LYNN PARRAMORE: Well, if you think about something like the infrastructure and climate proposal that President Biden just unveiled, one of the things he said about it is that he wants to boost America’s innovative edge and become a global leader in markets like computer chip and clean energy. You know, all of these things are very important to infrastructure and clean technology and he wants to be competitive with China in particular. Well, there is something about the way American corporations have been operating for the last few decades, really since the 1980s, that poses a real problem if you want to be competitive with China. And that has to do with a kind of Wall Street-focused activity. So big companies that the government would need to partner with to make the products, do the manufacturing and the implementing of various parts of a big proposal, like Biden’s. You know, the government can’t just snap its fingers and make computer chips.
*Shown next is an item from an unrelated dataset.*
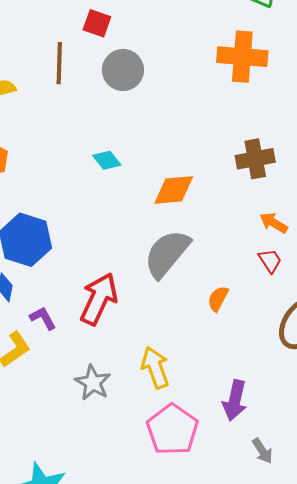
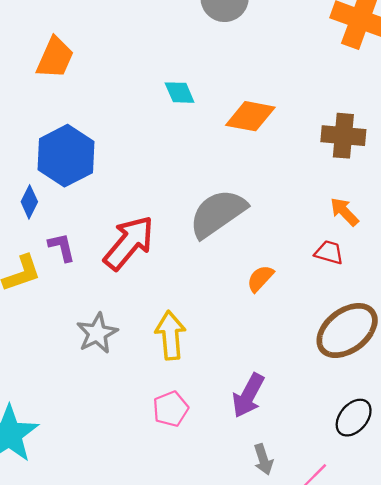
orange diamond: (174, 190) -> (250, 116), moved
red trapezoid: (270, 261) -> (329, 252), turned -56
pink pentagon: (172, 430) -> (171, 409), size x0.6

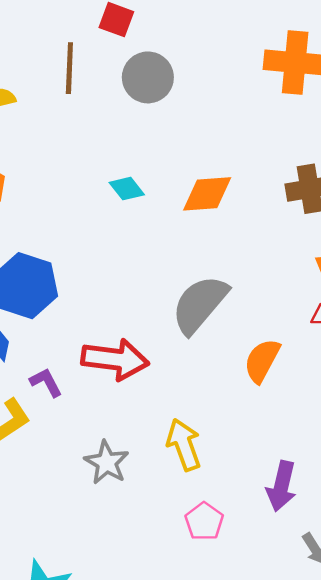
red arrow: (129, 243) -> (115, 359), turned 72
orange semicircle: (260, 278) -> (262, 361), size x1.4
So what hedge funds have been doing, if you remember back in the ’80s, we used to hear about these characters called corporate raiders. If you remember Oliver Stone’s movie Wall Street, Gordon Gekko was a corporate raider. He’s the one that said, “Greed is good.” And these wise guys would look for companies that were in trouble, take them over, strip them down, fire everyone, extract whatever value they could and then hit the road. So they have descendants that are with us today and they are known as shareholder activists. And that’s a misleading term because when you and I think about the word activist, we probably think of somebody trying to do good, trying to make society better. But these particular activists, which are mainly hedge fund managers, are up to something very different. And it’s a predatory activity where they look at a company and they decide to start buying up shares of that company.
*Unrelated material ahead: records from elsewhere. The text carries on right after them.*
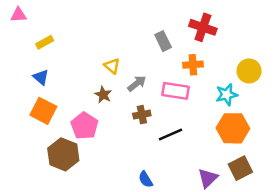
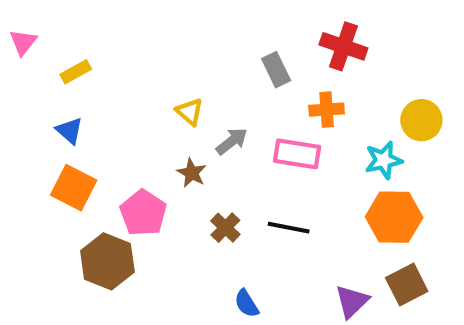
pink triangle: (18, 15) -> (23, 42), moved, turned -49
brown star: (103, 95) -> (192, 173), moved
brown cross: (142, 115) -> (225, 228), moved, turned -35
black line: (171, 135) -> (289, 228), turned 35

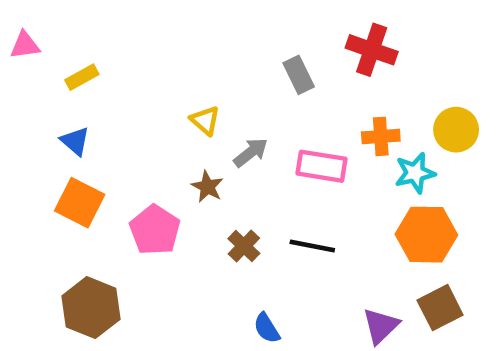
pink triangle: (23, 42) -> (25, 45), turned 44
orange cross: (327, 110) -> (381, 136), moved
brown hexagon: (107, 261) -> (91, 308), moved

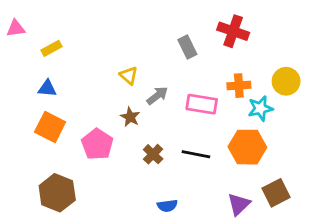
blue triangle: (75, 141) -> (47, 88), turned -36
orange hexagon: (426, 235) -> (247, 147), moved
blue semicircle: (267, 328) -> (167, 206), turned -66

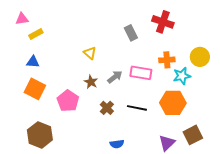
pink triangle: (16, 28) -> (22, 19), moved
gray arrow: (157, 96) -> (115, 77), moved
And what they want is to make a profit as quickly as possible on those shares. So they will start pressuring the company to do things that will boost the stock price in the short run. Jack it up with whatever tricks they can conjure up. One of those being stock buybacks — that’s when a company buys outstanding shares of its own stock with its profits and its money — buys them up. So now you have fewer shares. This means each share is now worth more money. So anybody who owns shares such as the hedge fund activists, has just made a quick profit. Now they can dump the stock and get out of there. It’s called “pump and dump.” Pump up the stock price, then dump it after you’ve made a profit. Now what’s the problem with that? The problem is that the money the company has used to do those stock buybacks could have been used for much better purposes, like research and development, like attracting and retaining the best talent, like manufacturing. All of the kinds of things you would need a company to do if they’re going to partner with you as, the Biden administration, for any kind of big infrastructure or a climate project.
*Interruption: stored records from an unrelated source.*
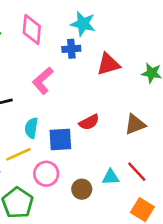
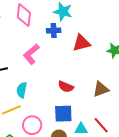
red semicircle: (89, 122) -> (66, 87), turned 49
blue square: (60, 139) -> (63, 114), moved

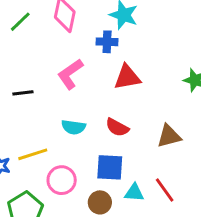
red triangle: (81, 43) -> (127, 77), moved
cyan semicircle: (22, 90) -> (73, 127), moved, turned -98

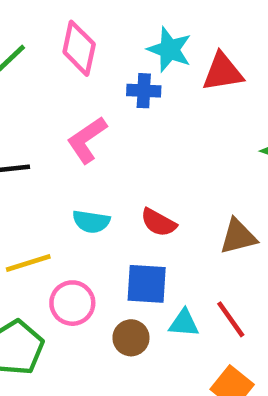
red triangle: (127, 77) -> (223, 72), moved

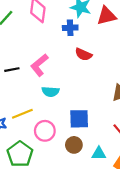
pink L-shape: (87, 140) -> (39, 65), moved
red semicircle: (158, 223) -> (83, 54), moved
cyan triangle: (184, 323) -> (99, 153), moved

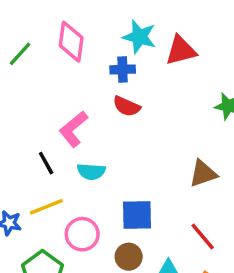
red semicircle: (83, 54) -> (127, 106), moved
black line: (12, 70) -> (46, 163), moved, turned 72

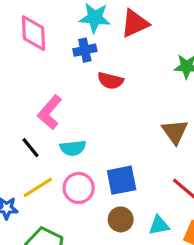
red semicircle: (127, 106) -> (110, 81), moved
brown triangle: (203, 174) -> (175, 132), turned -36
pink circle: (82, 234) -> (79, 188), moved

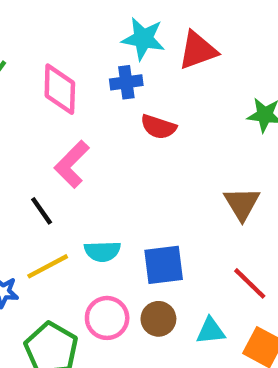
pink diamond: (33, 33) -> (60, 89), moved
cyan semicircle: (73, 148) -> (102, 251), moved
pink circle: (79, 188) -> (107, 318), moved

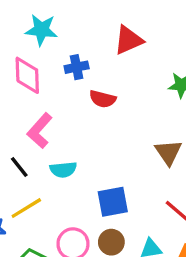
cyan star: (143, 39) -> (41, 30), moved
cyan semicircle: (102, 251) -> (63, 170), moved

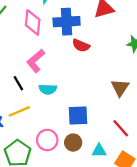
blue cross: (77, 67) -> (67, 22), size x1.6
So these companies have been hamstrung by these hedge fund activists that are only interested in making a buck as quickly as possible. And they really don’t care about the long-term sustainability or health of the company. Or is it anything the company might want to do in the way of making products in the future? They’re all about the short term. So they are holding American companies back.

SCOTT HARRIS: Well Lynn, as you lay out in your article, there are several important reforms that could be made here. Generally, in terms of how corporations operate in the U.S. But more specifically, conditions that could be set up for major government investments in corporations as we go forward with the infrastructure investments as proposed by Biden’s American Jobs Plan.

LYNN PARRAMORE: If you’re going to get subsidies, then you have to play by certain rules and I think that’s where we should begin. And number one is, You cannot do stock buybacks for the duration of the contract. You know, you can do whatever you want after it’s done, but not while you’re receiving government subsidies. No way. You know, and you have to have oversight. You have to make these companies accountable. And one way of doing that is to place public representatives on the company boards. Or maybe workers on the company boards. But you need to have some kind of countervailing force against these hedge fund activists who end up just taking the boards over and calling the shots for the company. You can’t have a hedge fund activist calling the shots for a company that the government, that taxpayers are paying to step up to the plate and participate in these projects. So there has to be oversight. There has to be accountability and no more stock buybacks.